Truth About the Pai Cow
The Pai Cow is a curious little cow that resides in the state of Oregon. It is called the"Creek Cow" because of the brown, grassy colored leather found on the human body. There are a variety of stories surrounding the Pai but one of the most prevalent is the Pai was supposedly saved by Native Americans in the clutches of the enemy tribe. This legend states that the Pai was being attacked by warriors of the Lakota tribe when they attacked and killed him. Some even believe that Pai was given as a gift by them to avenge their attack on the Lakota.
Now the Pai Cow is still referred to by the Lakota terminology"Pai-man-tee." When this cow is called this way, it is said that the cow's spirit guides Native American tribes within their spiritual ceremonies. They think that the Pai has great powers and is able to protect them from harm. The spirit guide gives them the power to survive the testing of the times and to continue with the cultural traditions of their people. And since the Pai is such a strong and respected figure, they believe he can help them in every way possible.
Many Native Americans believe they came from the Flathead Indians. But because the Flathead weren't white in those days, many don't think so. He was probably a dairy farmer 먹튀검증업체 and likely lived on a farm near what is now called Kalispell, Montana. The Pai cow is named after him. The Pai people were in the southwestern United States from the beginning of the 1800's. They were also very powerful in helping to establish the Indian colonies in the new Pacific Northwest.

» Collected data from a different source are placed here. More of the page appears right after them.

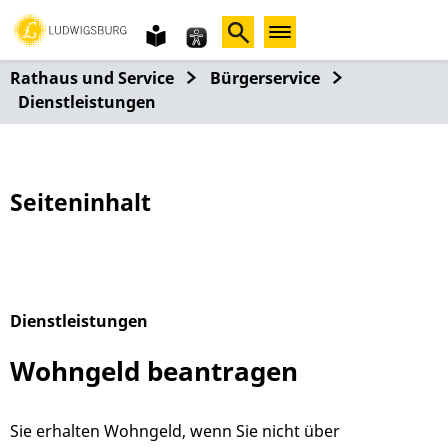
Gebärdensprache
leichte
Sprache
Rathaus und Service
Bürgerservice
Dienstleistungen
Seiteninhalt
Dienstleistungen
Alphabetisches Register überspringen
Wohngeld beantragen
Sie erhalten Wohngeld, wenn Sie nicht über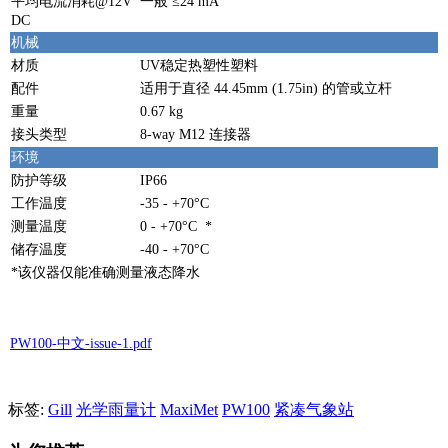
平均电流消耗@12V
一般 ≤24 mA
DC
机械
材质
UV稳定热塑性塑料
配件
适用于直径 44.45mm (1.75in) 的管或立杆
重量
0.67 kg
接头类型
8-way M12 连接器
环境
防护等级
IP66
工作温度
-35 - +70°C
测量温度
0 - +70°C *
储存温度
-40 - +70°C
*该仪器仅能准确测量液态降水
PW100-中文-issue-1.pdf
标签:
Gill
光学雨量计
MaxiMet
PW100
紧凑气象站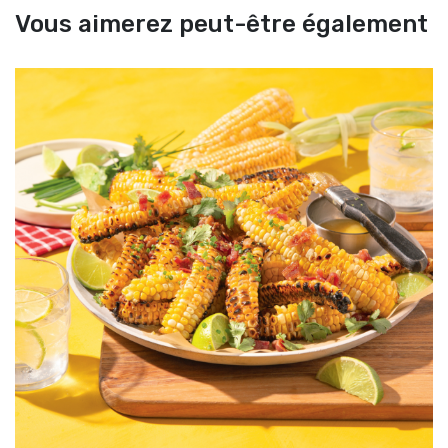
Vous aimerez peut-être également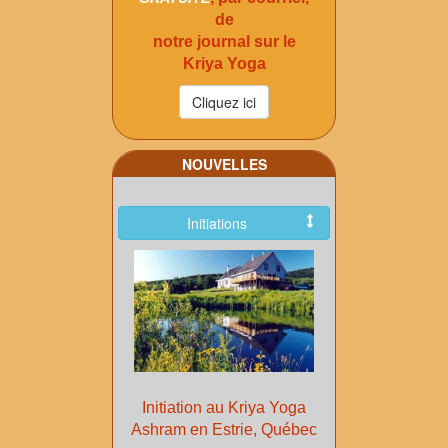
de
notre journal sur le
Kriya Yoga
NOUVELLES
Initiations
Initiation au Kriya Yoga
Ashram en Estrie, Québec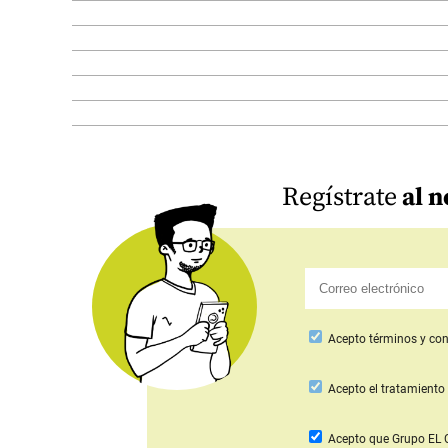
Regístrate
al n
Acepto
términos y con
Acepto
el tratamiento 
Acepto que Grupo E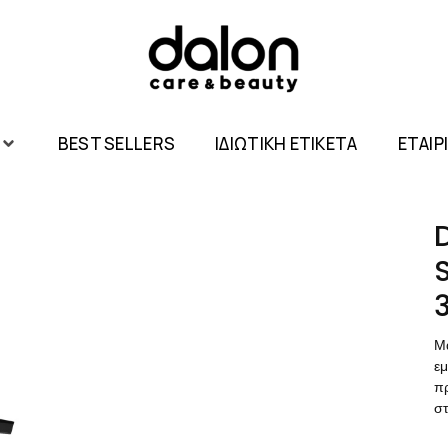
BEST SELLERS
ΙΔΙΩΤΙΚΗ ΕΤΙΚΕΤΑ
ΕΤΑΙΡ
Μ
εμ
π
σ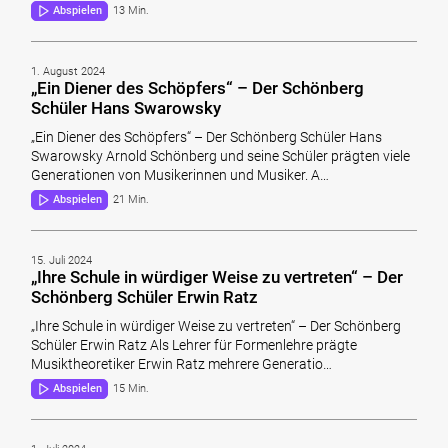
Abspielen
13 Min.
1. August 2024
„Ein Diener des Schöpfers“ – Der Schönberg
Schüler Hans Swarowsky
„Ein Diener des Schöpfers“ – Der Schönberg Schüler Hans
Swarowsky Arnold Schönberg und seine Schüler prägten viele
Generationen von Musikerinnen und Musiker. A…
Abspielen
21 Min.
15. Juli 2024
„Ihre Schule in würdiger Weise zu vertreten“ – Der
Schönberg Schüler Erwin Ratz
„Ihre Schule in würdiger Weise zu vertreten“ – Der Schönberg
Schüler Erwin Ratz Als Lehrer für Formenlehre prägte
Musiktheoretiker Erwin Ratz mehrere Generatio…
Abspielen
15 Min.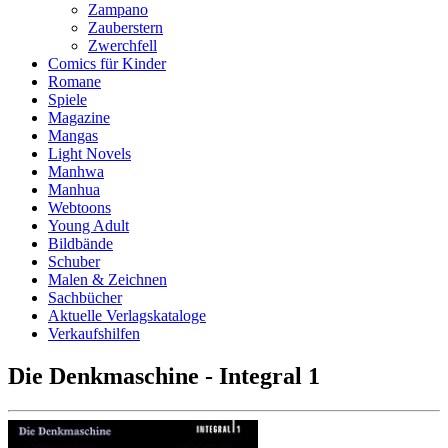
Zampano
Zauberstern
Zwerchfell
Comics für Kinder
Romane
Spiele
Magazine
Mangas
Light Novels
Manhwa
Manhua
Webtoons
Young Adult
Bildbände
Schuber
Malen & Zeichnen
Sachbücher
Aktuelle Verlagskataloge
Verkaufshilfen
Die Denkmaschine - Integral 1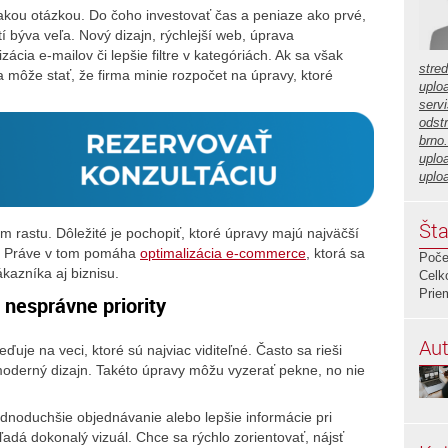
nakou otázkou. Do čoho investovať čas a peniaze ako prvé,
í býva veľa. Nový dizajn, rýchlejší web, úprava
cia e-mailov či lepšie filtre v kategóriách. Ak sa však
stre
a môže stať, že firma minie rozpočet na úpravy, ktoré
uplo
servi
odstr
brno
uplo
uplo
Šta
rastu. Dôležité je pochopiť, ktoré úpravy majú najväčší
ť. Práve v tom pomáha
optimalizácia e-commerce
, ktorá sa
Poče
kazníka aj biznisu.
Celk
Prie
 nesprávne priority
Aut
uje na veci, ktoré sú najviac viditeľné. Často sa rieši
oderný dizajn. Takéto úpravy môžu vyzerať pekne, no nie
dnoduchšie objednávanie alebo lepšie informácie pri
adá dokonalý vizuál. Chce sa rýchlo zorientovať, nájsť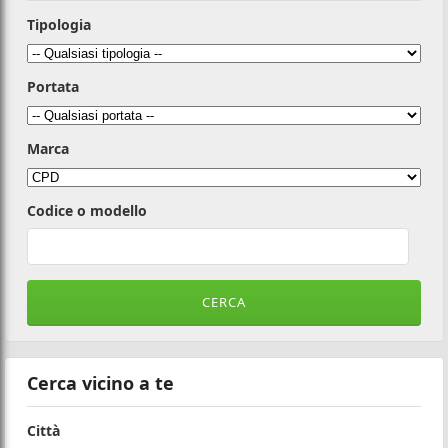
Tipologia
Portata
Marca
Codice o modello
Cerca vicino a te
Città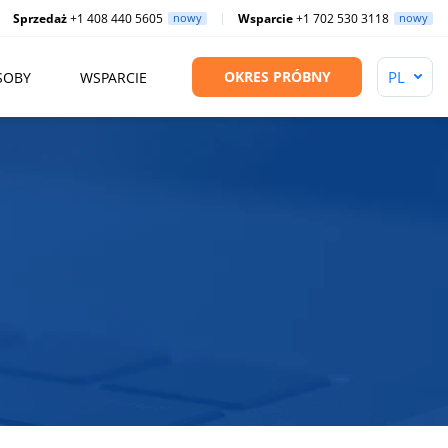
Sprzedaż
+1 408 440 5605
nowy
Wsparcie
+1 702 530 3118
nowy
OKRES PRÓBNY
SOBY
WSPARCIE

The Pai cow is not like the usual cow we see. Its horns don't grow, but just come in times of extreme stress or when the need to warn or defend oneself is great. This is why the sound that it makes is also known as"war cry." Due to this trait, the Pai are frequently heard during violent storms, especially if lightning is directed their way.

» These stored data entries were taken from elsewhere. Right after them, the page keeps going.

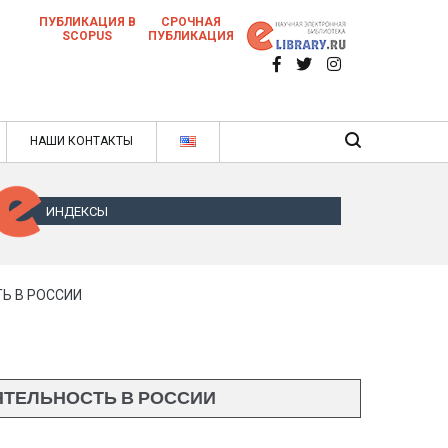
ПУБЛИКАЦИЯ В
СРОЧНАЯ
SCOPUS
ПУБЛИКАЦИЯ
 научных статей в ежемесячном научном
нале
ячном научном журнале
НАШИ КОНТАКТЫ
ИНДЕКСЫ
Ь В РОССИИ
ТЕЛЬНОСТЬ В РОССИИ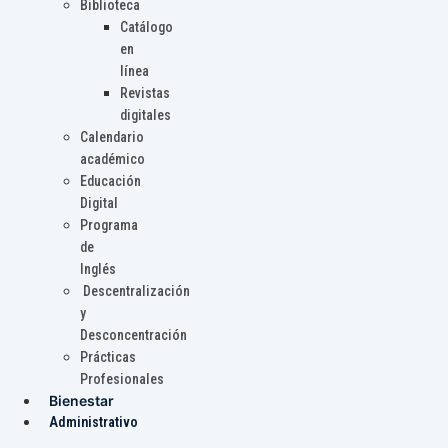
Biblioteca
Catálogo
en
línea
Revistas
digitales
Calendario
académico
Educación
Digital
Programa
de
Inglés
Descentralización
y
Desconcentración
Prácticas
Profesionales
Bienestar
Administrativo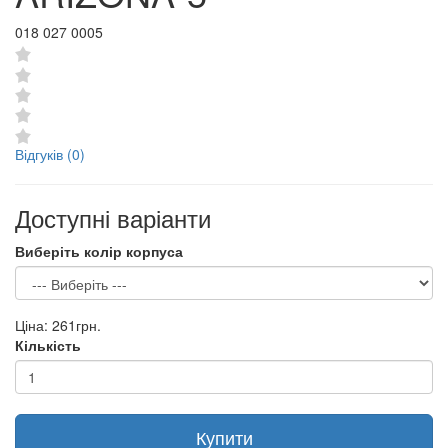
018 027 0005
Відгуків (0)
Доступні варіанти
Виберіть колір корпуса
Ціна:
261грн.
Кількість
Купити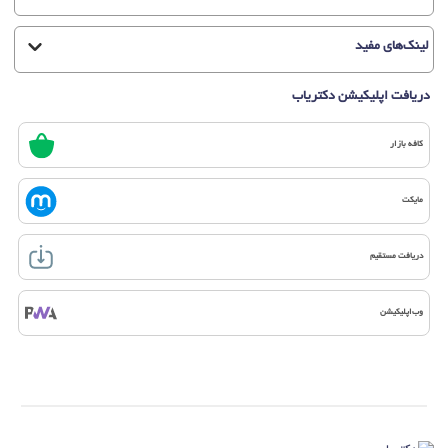
لینک‌های مفید
دریافت اپلیکیشن دکتریاب
کافه بازار
مایکت
دریافت مستقیم
وب‌اپلیکیشن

Oftentimes, the Pai's diet is rich in lard, but not necessarily. Because they eat as much fat, it's essential to be careful about the origin. Their hide may also offer protection against disease. However, their flesh shouldn't be raw or scalding. It has to be cooked or baked to at least 95% humidity to kill parasites.
When the weather gets too hot, the Pai like to take a cool swim. They also like to dig holes in the sand and then jump to them. They also like to go for long walks . In winter, they wrap up in blankets made of fur. When winter ends, they return to their caves.

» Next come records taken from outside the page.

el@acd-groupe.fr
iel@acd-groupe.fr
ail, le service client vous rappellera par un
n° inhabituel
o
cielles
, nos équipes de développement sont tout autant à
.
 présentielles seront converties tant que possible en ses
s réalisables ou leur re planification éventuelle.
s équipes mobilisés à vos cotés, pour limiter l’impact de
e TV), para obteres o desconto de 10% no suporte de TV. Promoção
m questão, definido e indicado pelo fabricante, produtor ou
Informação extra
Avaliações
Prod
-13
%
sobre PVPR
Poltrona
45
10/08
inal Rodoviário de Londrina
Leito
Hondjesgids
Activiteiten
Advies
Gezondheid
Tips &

The Pai is quite protective of its territory, especially when it feels threatened. A warlord once tried to corner the Pai and force them into his cave. This happened in Oregon. Countless starving Pai cow needed to die to keep the warlord away. The tribespeople were so protective of their territory, that even now, if a tribeman sees a strange animal, he will call the police straight away. So, though they are herbivores, they still need a nutritious diet of grain products.
Even though the Pai cow is regarded among the friendliest cattle in the world, it's very stubborn. If given only enough space, it will build a new den for itself. It eats mostly grasses, seeds, tubers, weeds, and cacti. Sometimes they are found on hillsides eating acorns. They are quite tough and survive for at least twenty five years or so.